Objective
To explore the intervention effect of the standardized home management in patients with maintenance hemodialysis.
Methods
The department director, head nurse, hemodialysis doctor, and charge nurse made questionnaire for patients through analysis of problems existing in the process of maintenance hemodialysis in 151 patients. According to the questionnaire results in combination with patients needs, the standardized management at home was carried out among 151 patients with maintenance hemodialysis on the basis of regular hemodialysis nursing, mainly including intervention in emotions care,diet management, aerobic exercise, medication guide, self-monitoring, and self-maintenance of arteriovenous fistula, etc.
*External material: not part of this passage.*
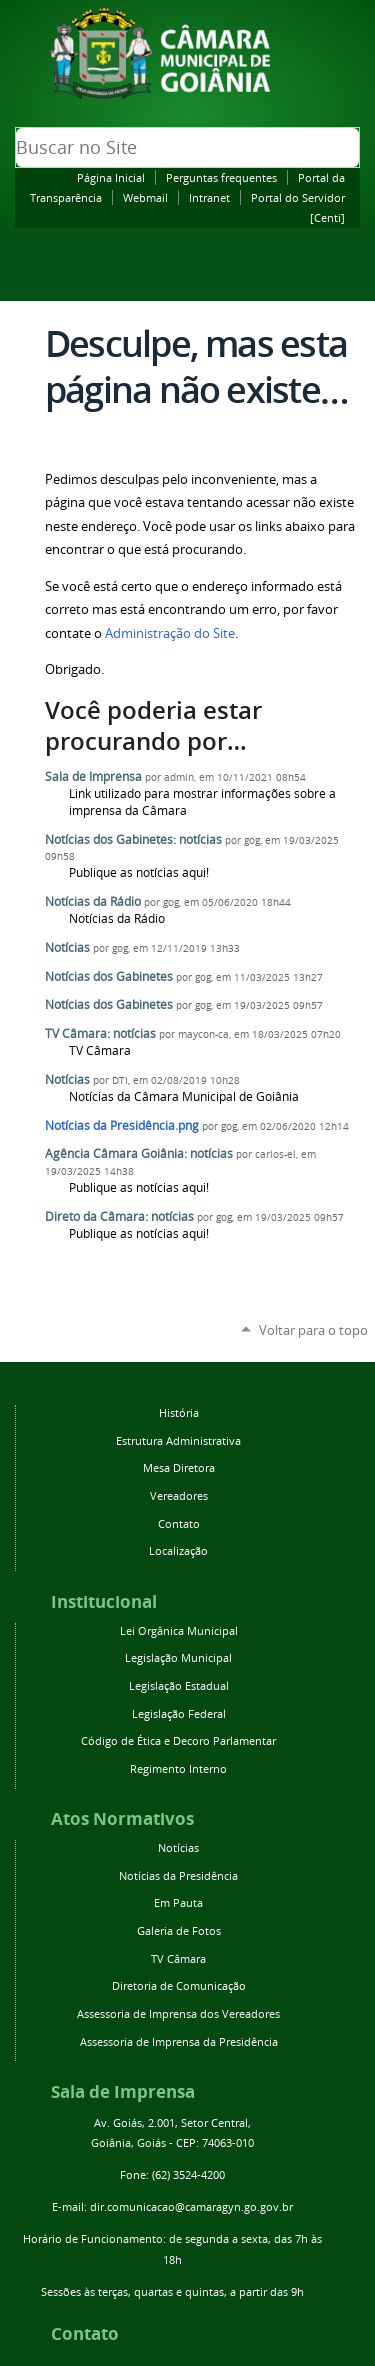 The height and width of the screenshot is (2366, 375). What do you see at coordinates (178, 1768) in the screenshot?
I see `Regimento Interno` at bounding box center [178, 1768].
After 1.5 years of the home management, comparisons were made in clinical and lab examinations, as well as in education compliance, complication occurrence, hospitalization, and quality of care, and so on. For comparison between samples, t test was applied, and the difference was considered statistically significant when P value was less than 0. 05.
Results
After the implementation of home management in the patients, the diastolic blood pressure and a number of laboratory indexes were significantly improved (P <0.05), treatment compliance was significantly increased, self-management of disease was enhanced (disease knowledge understanding, χ2 = 18. 639, P < 0. 001; internal fistula maintenance, χ2 = 11.916, P=0.003), incidence of complications was significantly lowered (P <0.05),hospitalization frequency in a year was reduced (101 vs 74; t =11.77, P <0.001), and the number of patients who had part-time jobs and shared housework was obviously increased (χ2 =79.040, P <0.001;χ2 = 4.211, P=0.04). The relationship between patients and medical workers was more harmonious, and the nursing quality was also improved (P <0.05).
Conclusions
The implementation of standardized home management in patients with maintenance hemodialysis improved the quality of dialysis, effectively prevented and reduced the occurrence of complications, reduced the frequency of hospitalization, and improved both survival quality and quality of nursing.